┏━━

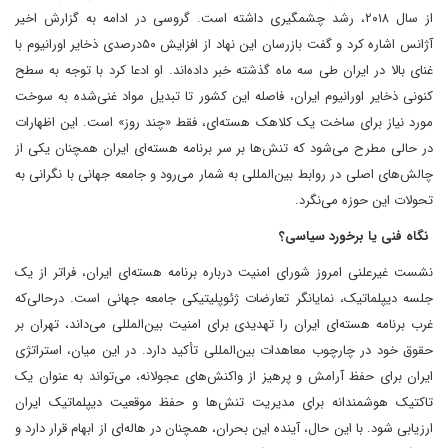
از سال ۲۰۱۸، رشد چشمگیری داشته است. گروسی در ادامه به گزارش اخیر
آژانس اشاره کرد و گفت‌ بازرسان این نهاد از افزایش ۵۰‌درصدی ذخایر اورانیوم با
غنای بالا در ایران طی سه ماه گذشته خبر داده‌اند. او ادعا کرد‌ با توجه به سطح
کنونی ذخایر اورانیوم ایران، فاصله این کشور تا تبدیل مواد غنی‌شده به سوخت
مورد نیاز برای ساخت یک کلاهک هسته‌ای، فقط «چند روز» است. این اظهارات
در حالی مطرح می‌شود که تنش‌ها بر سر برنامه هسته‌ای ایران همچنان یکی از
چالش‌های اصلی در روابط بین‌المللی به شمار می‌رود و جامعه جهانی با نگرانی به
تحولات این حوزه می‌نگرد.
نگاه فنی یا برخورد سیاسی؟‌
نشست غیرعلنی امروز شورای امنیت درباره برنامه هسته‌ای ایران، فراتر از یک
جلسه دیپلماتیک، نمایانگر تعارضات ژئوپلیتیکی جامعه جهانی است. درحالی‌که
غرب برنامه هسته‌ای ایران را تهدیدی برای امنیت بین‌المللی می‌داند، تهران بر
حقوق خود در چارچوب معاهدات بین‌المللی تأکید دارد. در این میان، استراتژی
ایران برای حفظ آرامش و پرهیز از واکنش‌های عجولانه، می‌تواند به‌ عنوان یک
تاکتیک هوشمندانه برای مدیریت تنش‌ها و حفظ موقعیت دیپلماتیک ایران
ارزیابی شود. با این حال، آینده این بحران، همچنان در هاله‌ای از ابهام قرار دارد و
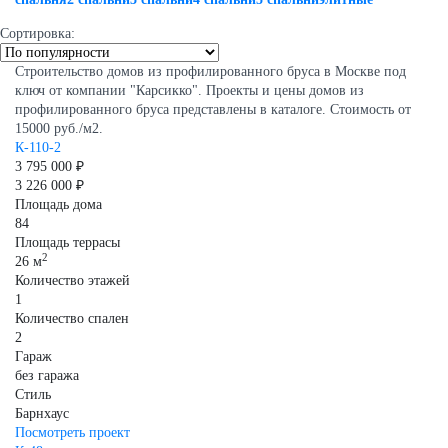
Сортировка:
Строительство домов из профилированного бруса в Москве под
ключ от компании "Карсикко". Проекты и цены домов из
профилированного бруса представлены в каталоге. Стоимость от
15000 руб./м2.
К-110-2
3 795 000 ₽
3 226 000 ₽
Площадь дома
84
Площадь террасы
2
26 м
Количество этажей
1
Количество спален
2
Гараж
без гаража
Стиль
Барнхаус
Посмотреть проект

┗━━
┏━━

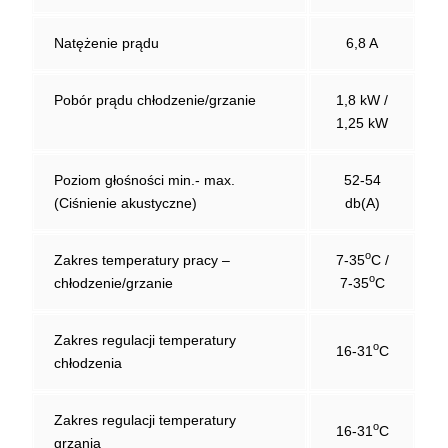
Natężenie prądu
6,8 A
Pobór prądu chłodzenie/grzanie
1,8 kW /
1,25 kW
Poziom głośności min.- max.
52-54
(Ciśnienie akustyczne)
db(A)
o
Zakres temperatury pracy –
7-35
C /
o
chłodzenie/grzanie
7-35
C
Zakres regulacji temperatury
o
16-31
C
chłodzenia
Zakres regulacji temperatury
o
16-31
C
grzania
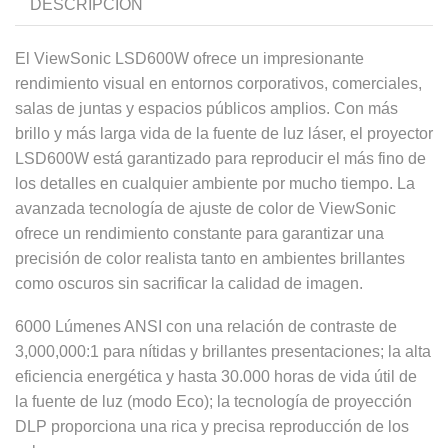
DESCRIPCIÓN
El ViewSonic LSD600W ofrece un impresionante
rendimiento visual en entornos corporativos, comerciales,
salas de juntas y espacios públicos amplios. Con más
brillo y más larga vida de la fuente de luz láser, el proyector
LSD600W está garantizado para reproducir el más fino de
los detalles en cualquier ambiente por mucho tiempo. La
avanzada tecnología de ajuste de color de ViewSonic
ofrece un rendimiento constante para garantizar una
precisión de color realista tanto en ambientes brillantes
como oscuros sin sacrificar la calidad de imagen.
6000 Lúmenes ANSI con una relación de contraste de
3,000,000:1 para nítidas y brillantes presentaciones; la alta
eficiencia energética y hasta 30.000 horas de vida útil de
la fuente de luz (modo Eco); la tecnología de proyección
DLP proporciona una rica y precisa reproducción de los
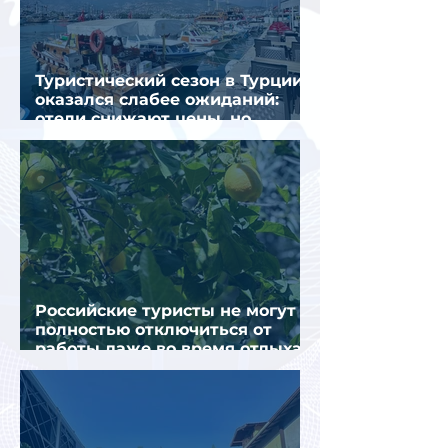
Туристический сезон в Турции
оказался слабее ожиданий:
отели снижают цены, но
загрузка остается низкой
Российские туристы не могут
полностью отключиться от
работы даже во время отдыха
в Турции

┗━━

* WORK ITEM *
Starting at the line above that holds "ofrece un rendimiento" and ending at the line that holds "eficiencia energética y", transcribe each line exactly and include no other lines.

* ANSWER FOR THE TASK *
ofrece un rendimiento constante para garantizar una
precisión de color realista tanto en ambientes brillantes
como oscuros sin sacrificar la calidad de imagen.
6000 Lúmenes ANSI con una relación de contraste de
3,000,000:1 para nítidas y brillantes presentaciones; la alta
eficiencia energética y hasta 30.000 horas de vida útil de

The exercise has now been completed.